最後は、日野富子が朝廷に働きかけ、大内政広の領国と官職をそのままとし、生きて帰ることを許可します。これによって大内政広は帰国し、残っていた西軍も一斉に撤退して応仁の乱はようやく終わりを告げたのです。

4.応仁の乱の結果変わったこと

(1)室町幕府の権威の失墜と衰亡

室町幕府の権威は、以前から低下傾向にありましたが、応仁の乱によって、決定的に権威が失墜し、幕府は有名無実化します。以後は日本各地で戦乱が常態化し、有力大名が入り乱れて天下の覇権を争う「戦国時代」がスタートするきっかけとなりました。

また、将軍家と細川家の対立も鮮明になり、将軍家が細川家の家督争いの道具にされるという事態も起こります。

(2)「下剋上」の気運の蔓延

それまでの幕府の「権威」による支配が通用しなくなり、「実力」による支配が全ての戦国時代となります。

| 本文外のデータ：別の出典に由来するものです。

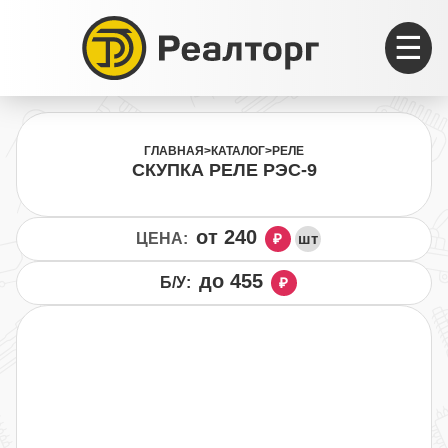
☰
ГЛАВНАЯ
>
КАТАЛОГ
>
РЕЛЕ
СКУПКА РЕЛЕ РЭС-9
от 240
ЦЕНА:
₽
шт
до 455
Б/У:
₽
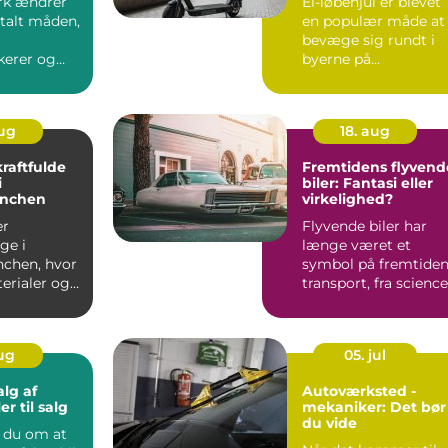
rk ændrer
El-løbehjul er blevet
alt måden,
en populær måde at
bevæge sig rundt i
erer og
byerne på...
aug
18. aug
raftfulde
Fremtidens flyvend
i
biler: Fantasi eller
anchen
virkelighed?
er
Flyvende biler har
ge i
længe været et
chen, hvor
symbol på fremtide
erialer og
transport, fra science
truktioner
fict...
aug
05. jul
alg af
Autoværksted -
er til salg
mekaniker: Det bør
du vide
du om at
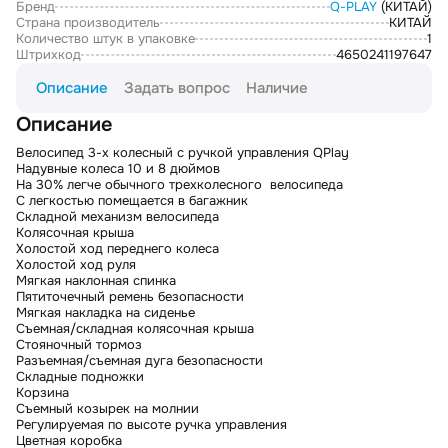
Бренд
Q-PLAY
(КИТАЙ)
Страна производитель
КИТАЙ
Количество штук в упаковке
1
Штрихкод
4650241197647
Описание
Задать вопрос
Наличие
Описание
Велосипед 3-х колесный с ручкой управления QPlay
Надувные колеса 10 и 8 дюймов
На 30% легче обычного трехколесного велосипеда
С легкостью помещается в багажник
Складной механизм велосипеда
Колясочная крыша
Холостой ход переднего колеса
Холостой ход руля
Мягкая наклонная спинка
Пятиточечный ремень безопасности
Мягкая накладка на сиденье
Съемная/складная колясочная крыша
Стояночный тормоз
Разъемная/съемная дуга безопасности
Складные подножки
Корзина
Съемный козырек на молнии
Регулируемая по высоте ручка управления
Цветная коробка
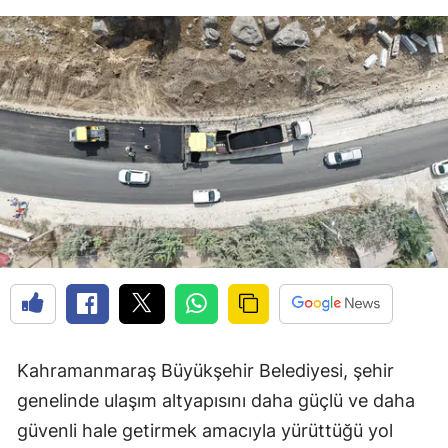
Kahramanmaraş Büyükşehir Belediyesi, şehir
genelinde ulaşım altyapısını daha güçlü ve daha
güvenli hale getirmek amacıyla yürüttüğü yol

(3)村落内部での「国人領主」や「土豪層」の勢力台頭

在地に根を下ろし、着実な領主制を展開してきた「国人領主」や「土豪層」が、在地支配を疎かにしてきた「不在地主」のような「守護大名」に代わって勢力を伸ばします。

「守護代」が「守護大名」を倒して「戦国大名」化して行く動きがその象徴です。

(4)戦法の変化

応仁の乱以降、「足軽」が第一線で活躍するようになり、戦国時代の戦い方に大きな影響を与えました。